Monday, 19 September 2016

Historical coexistence with dingoes may explain bandicoot avoidance of domestic dogs




Bandicoots avoid domestic dogs in areas with 4,000 years of dingo coexistence; do not avoid dogs where there are no dingoes

Date: September 7, 2016
Source: PLOS

Domestic dogs and cats were introduced to Tasmania two centuries ago, but bandicoots still fail to recognize these introduced predators as threats, according a study published September 7, 2016 in the open-access journal PLOS ONE by Anke Frank from University of Tasmania, Australia, and colleagues.

Worldwide, introduced predators have caused declines and extinctions of native wildlife, presumably in part because native species do not see novel predators as threats and thus fail to flee or defend themselves. But this naiveté is not necessarily forever: bandicoots in Sydney avoid backyards with domestic dogs. Interestingly, however, Sydney bandicoots do not avoid domestic cats even though they, like domestic dogs, were introduced about 200 years ago. This varying behavior to introduced predators has been attributed to the fact that dingoes arrived in mainland Australia 4000 years ago, predisposing Sydney bandicoots to avoid domestic dogs.

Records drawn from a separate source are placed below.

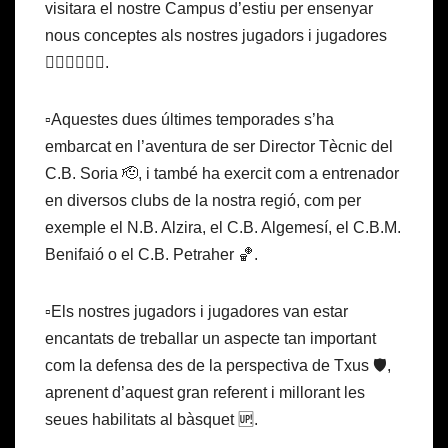
visitara el nostre Campus d’estiu per ensenyar
nous conceptes als nostres jugadors i jugadores
⛹🏽‍♀️⛹🏽‍♂️.
▫️Aquestes dues últimes temporades s’ha
embarcat en l’aventura de ser Director Tècnic del
C.B. Soria 🫡, i també ha exercit com a entrenador
en diversos clubs de la nostra regió, com per
exemple el N.B. Alzira, el C.B. Algemesí, el C.B.M.
Benifaió o el C.B. Petraher 🏀.
▫️Els nostres jugadors i jugadores van estar
encantats de treballar un aspecte tan important
com la defensa des de la perspectiva de Txus 🛡️,
aprenent d’aquest gran referent i millorant les
seues habilitats al bàsquet 🆙.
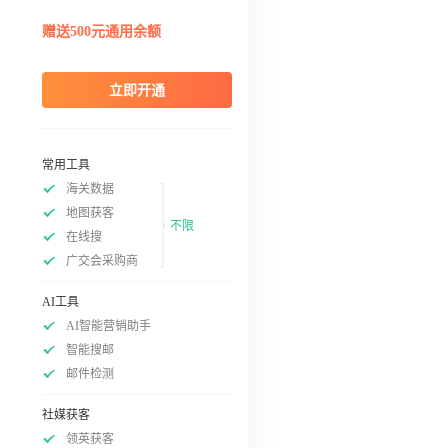
赠送500元通用余额
立即开通
常用工具
海关数据
地图获客
不限
在线搜
广交会采购商
AI工具
AI智能营销助手
智能搜邮
邮件检测
社媒获客
领英获客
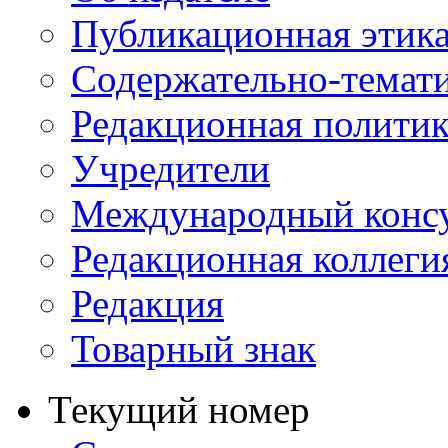
Публикационная этик
Содержательно-темат
Редакционная политик
Учредители
Международный консу
Редакционная коллеги
Редакция
Товарный знак
Текущий номер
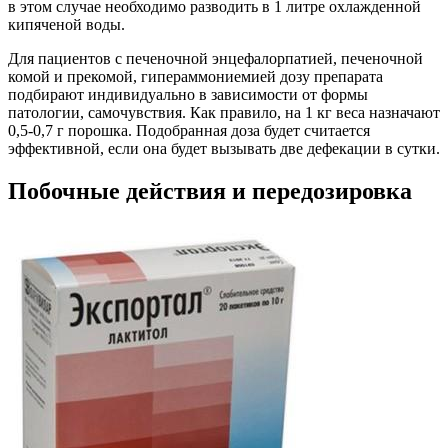
в этом случае необходимо разводить в 1 литре охлажденной
кипяченой воды.
Для пациентов с печеночной энцефалорпатией, печеночной
комой и прекомой, гипераммониемией дозу препарата
подбирают индивидуально в зависимости от формы
патологии, самочувствия. Как правило, на 1 кг веса назначают
0,5-0,7 г порошка. Подобранная доза будет считается
эффективной, если она будет вызывать две дефекации в сутки.
Побочные действия и передозировка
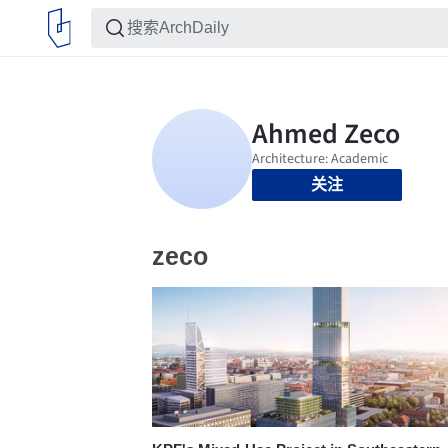
关注
zeco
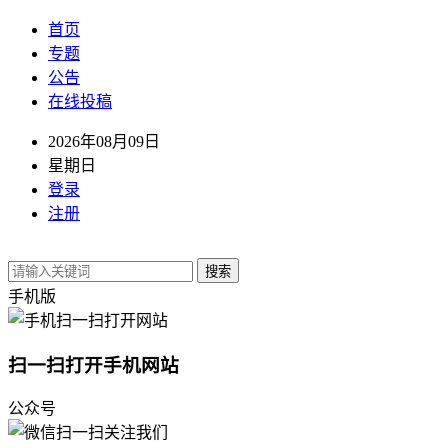
首页
专题
公告
在线投稿
2026年08月09日
星期日
登录
注册
搜索
手机版
扫一扫打开手机网站
公众号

To test this hypothesis, Frank and colleagues assessed bandicoot behavior in Tasmania, where domestic dogs have been present for 200 years but where dingoes have never been present. The researchers surveyed 548 people in Hobart, Tasmania -- 37% of whom owned at least one dog and 20% of whom owned at least one cat -- about bandicoot sightings and scats in their backyards.